PROBLEM TO SOLVE: Retype the line containing "para permitir que" and each later line through the end of the listing, exactly as written, with no other lines.

DATA SECTION:

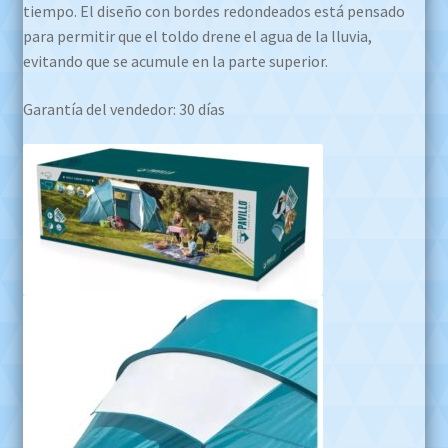
tiempo. El diseño con bordes redondeados está pensado
para permitir que el toldo drene el agua de la lluvia,
evitando que se acumule en la parte superior.
Garantía del vendedor: 30 días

COMPLETED EXERCISE:
para permitir que el toldo drene el agua de la lluvia,
evitando que se acumule en la parte superior.
Garantía del vendedor: 30 días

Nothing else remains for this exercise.